What Causes the Water to Swell in a Tsunami?

A tsunami is a series of powerful ocean waves generated by the significant and rapid displacement of a large volume of water. These waves differ from typical wind-driven waves. Understanding how they form and dramatically increase in height as they approach land is key to their destructive potential. This process involves the initial disturbance of the ocean, the wave’s journey across the deep ocean, and its transformation in shallow coastal waters.

How Tsunami Waves Begin

Tsunami waves primarily begin with large-scale underwater geological events that cause sudden, vertical movement of the seafloor. The most frequent cause is a submarine earthquake, particularly those at thrust faults where one tectonic plate is forced beneath another, leading to an abrupt shift of the ocean floor. This sudden displacement pushes the overlying water column out of its equilibrium, initiating the tsunami.

Other phenomena can also generate tsunamis by rapidly displacing a substantial amount of water. These include large submarine landslides (which can be triggered by earthquakes or occur independently), violent volcanic eruptions beneath the ocean (or significant amounts of volcanic material entering the sea), and less commonly, meteorite impacts in the ocean.

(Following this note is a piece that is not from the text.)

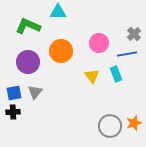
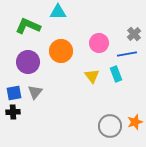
orange star: moved 1 px right, 1 px up
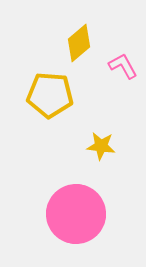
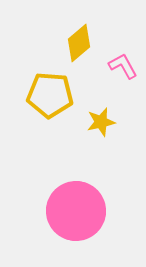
yellow star: moved 24 px up; rotated 20 degrees counterclockwise
pink circle: moved 3 px up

Tsunami Waves in the Deep Ocean

When a tsunami travels across the deep ocean, its characteristics differ from those observed near the coast. In deep water, tsunami waves possess extremely long wavelengths, often spanning hundreds of kilometers. Their wave height is relatively small, typically less than a meter, making them imperceptible to ships overhead.

These waves travel at incredible speeds across vast ocean basins, comparable to a jet airplane, often reaching 800 kilometers per hour (about 500 miles per hour) or more. Their ability to travel such great distances with minimal energy loss is due to their long wavelengths and deep water conditions, allowing them to cross an entire ocean in less than a day.

Why Water Rises Dramatically Near the Coast

The dramatic increase in water height as a tsunami approaches the coast is due to “shoaling.” As the wave moves from the deep ocean into shallower coastal waters, its speed significantly decreases because wave speed relates to water depth. The leading edge slows, but the trailing part continues moving faster, causing the wave to compress.

This compression shortens the wave’s wavelength. Simultaneously, to conserve total energy, the wave’s amplitude, or height, must increase. Imagine a long, fast-moving train entering a crowded station; as the front cars slow, the cars behind them bunch up, and the train becomes much taller. This piling up of water transforms the once-imperceptible wave into a towering surge.

What Influences a Tsunami’s Coastal Impact

Several factors beyond shoaling can modify a tsunami’s impact and the extent of water rise along a coastline. The shape and configuration of the coastline itself play a significant role. Bays, harbors, and inlets can funnel incoming waves, amplifying their height and destructive power as water concentrates into a smaller area.

The underwater topography, or bathymetry, immediately offshore also dictates how a tsunami interacts with the land. A gently sloping seafloor can allow the wave to build higher, while a steeper shoreline might experience a more sudden, forceful impact. Coastal features like natural barriers such as reefs or estuaries can influence wave energy and run-up. Sometimes, before the main wave arrives, the sea may recede unusually far from the shore, exposing the seabed in a phenomenon called “drawback,” a natural warning sign.